This piece is a follow-up to “The Second Newburyport Renaissance is About to Begin. A Retrospective from the Year 2051,” published January 7, 2025. In that piece, John Giordano argues for four major reforms that would improve Newburyport over the coming decades. This article details one of those reforms: co-housing communities.
My recent opinion piece, “The Second Newburyport Renaissance is About to Begin. A Retrospective from the Year 2051,” aimed to – if I can borrow from the great writer Gabriel Garcia Marquez – chronicle a history foretold. Imagining Newburyport from the perch of my 90th birthday was an opportunity to highlight four advancements I’d like to see Newburyport consider in the years ahead. I’ll offer some more thoughts on the first advancement I see as essential to Newburyport’s future.

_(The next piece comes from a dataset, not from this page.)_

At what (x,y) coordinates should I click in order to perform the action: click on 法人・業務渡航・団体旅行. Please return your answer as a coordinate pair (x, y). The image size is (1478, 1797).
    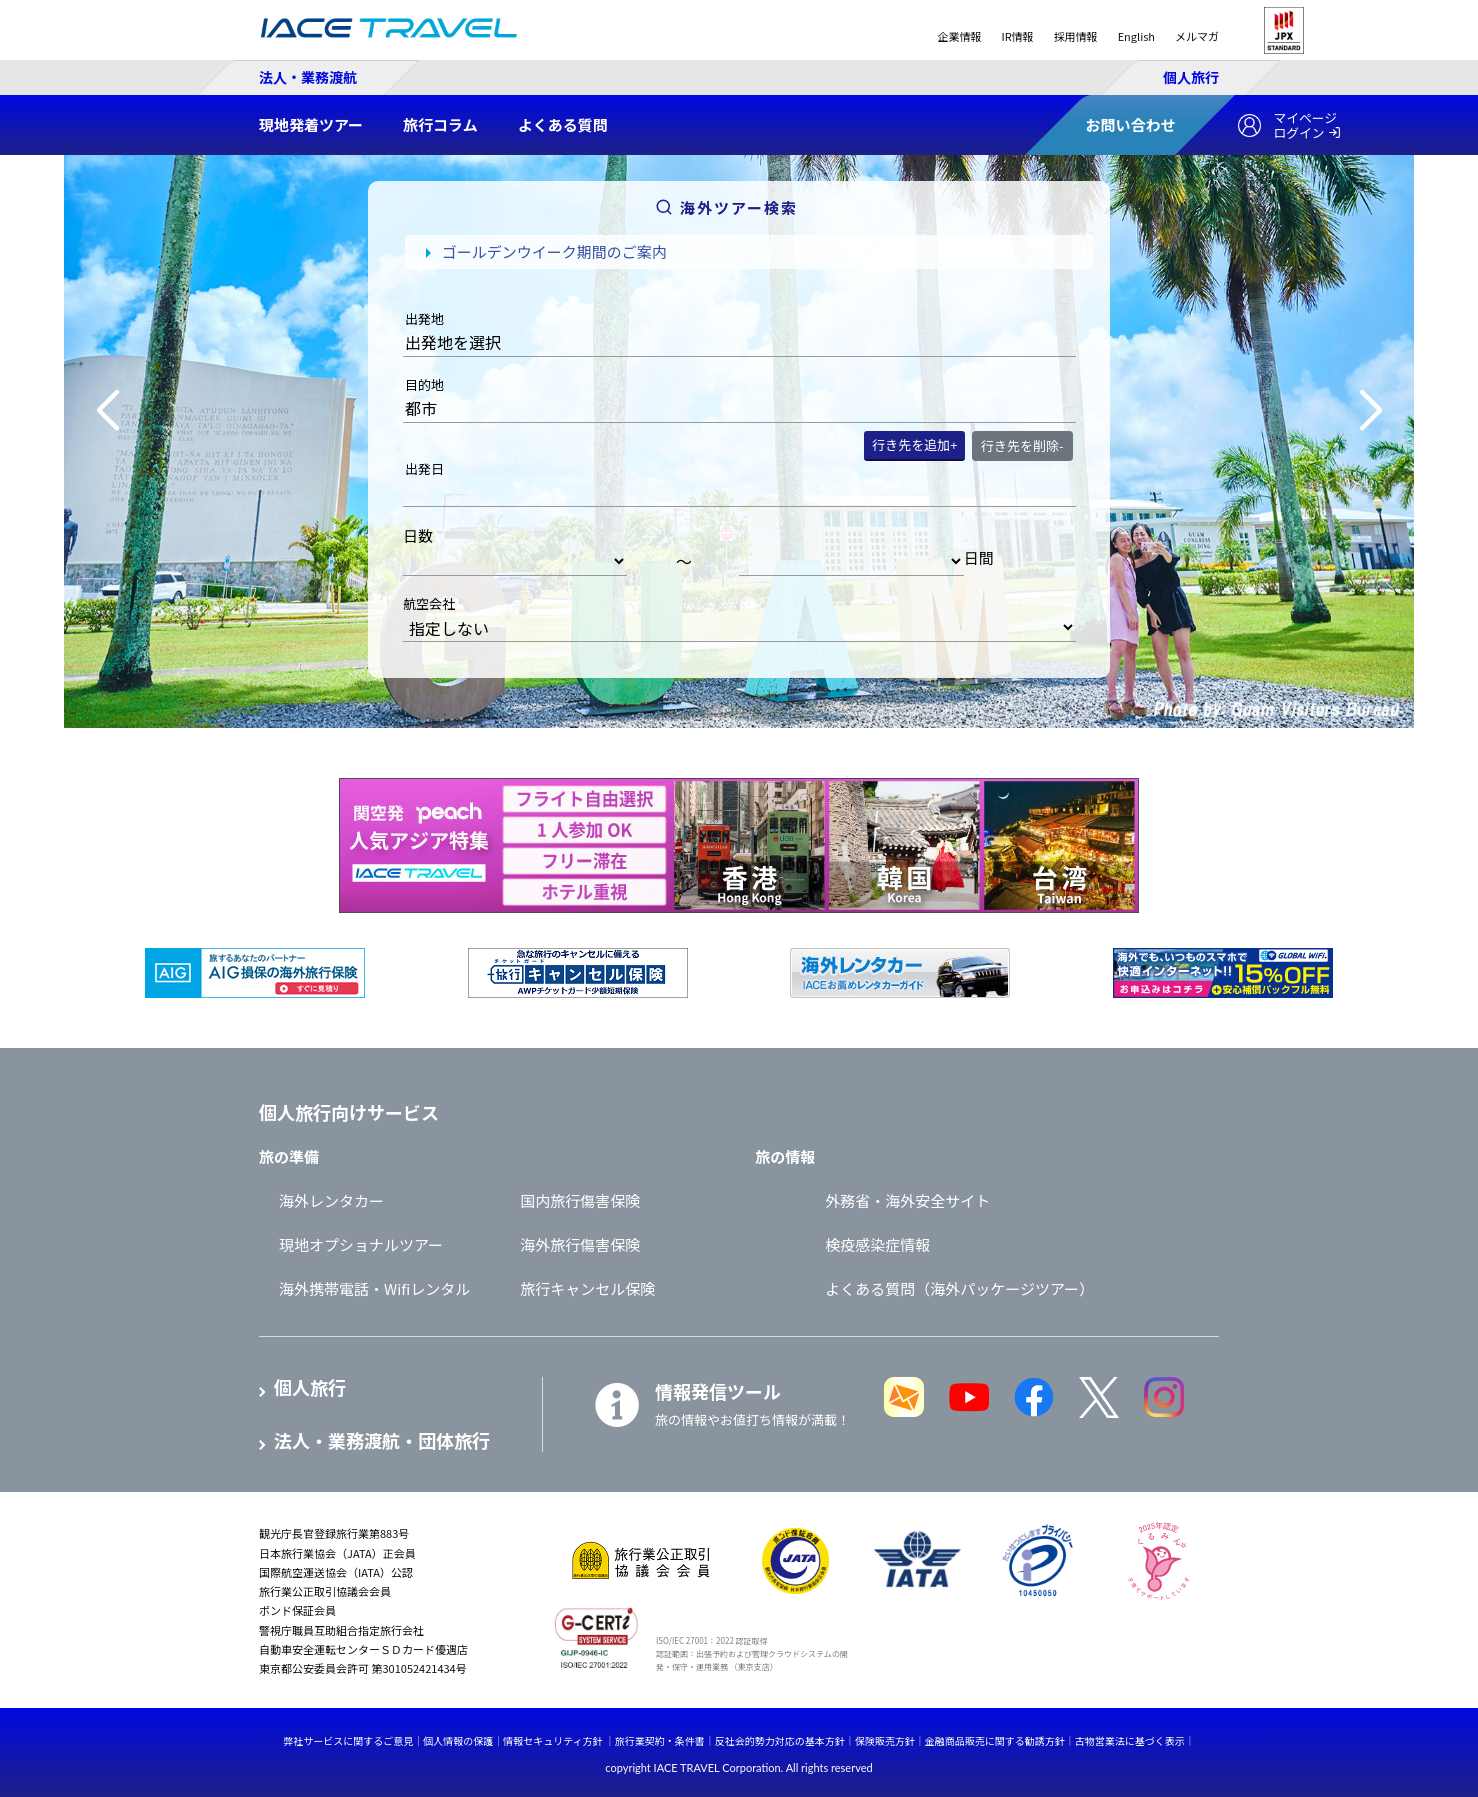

Newburyport is in critical need of new models for living: ecological, economic, social, and cultural. Exceptional city planning starts with human needs. As you look around an ever-changing Newburyport, a few things seem clear that the sale of our defunct Kelly and Brown School buildings attest. We have an affordable housing problem that is changing the demographic portrait of our city, and thus leaving behind groups of people who have so much to offer.
We need to think harder about how to make Newburyport more accessible to our elders at the stage of life when the purse strings tighten, but also the young people who grew up here or work in Newburyport but are closed out of the housing market.
We need more regulated and subsidized housing – rental and home ownership – that allows seniors and those just getting started as independent adults to have a solid footing in our community. While we have senior housing options, we ghettoize our wise elders in age-segregated housing. As for young people, they largely leave Newburyport for good or live in their childhood homes with their parents. It doesn’t have to be this way.
I propose we bring the best of the over 55-community model and the co-housing model together in Newburyport by encouraging the development of both rental and ownership housing options that address more than one challenge at the same time.
Imagine this: two nearby housing structures — one for seniors and one for 20 and 30-somethings – with a shared communal space. The best of the over-55-year-old model would be extended to those who are just figuring out “adulting” in a moment when rising property values and growing income inequality have made home ownership a pipe dream for so many. Regulated pricing would be in effect on both the purchase and sale end of homeownership, as it is with current affordable housing options in Newburyport. A lease-to-own option would aim to help young people build toward homeownership in a supportive way.
Grandparents and grandchildren have always gotten along famously. The sandwich generation between them could be the stewards of such an experiment in future living. Co-housing residents of these two generations could share the resources that co-housing offers: tools, equipment, knowledge, and muscle. They could care for, and learn from, each other. For example, knowledge exchange could be formalized; seniors could give seminars on building credit and investing, while young people offer tech support for smartphones and computers, moving furniture, etc. I imagine some serious intergenerational baking taking place in Newburyport Co-Housing.
Seniors often feel isolated, as if society has left them behind. Too many young people today are struggling with independence. I know this first hand from my work coaching 20-somethings who are struggling to get traction in life. Co-housing offers supportive steps toward independence for young adults, while simultaneously offering support and intergenerational connections for our seniors. Community is ultimately about belonging. Our hyper connected tech age has, ironically, fostered an epidemic of loneliness. Let’s give two huge demographic groups better economic footing in a community that is currently pricing them out.
But how do you mandate that a 30-something must sell a property they own? Where does the money come from to launch such a thing? This is where we would need to go beyond merely envisioning and implement a process of practical thinking that considers not-for-profit organization models, real estate trust models, federal and state funding, and local stewardship. The naysayers will, well…say no. I already know which city councilors will say it’s impossible or unnecessary or too expensive. If a community’s goal is to care for its people, then you find a way to make something like this work. Let’s start by thinking about this outside the mayor’s office and city council. If we are going to care for our people, the thinking starts with us.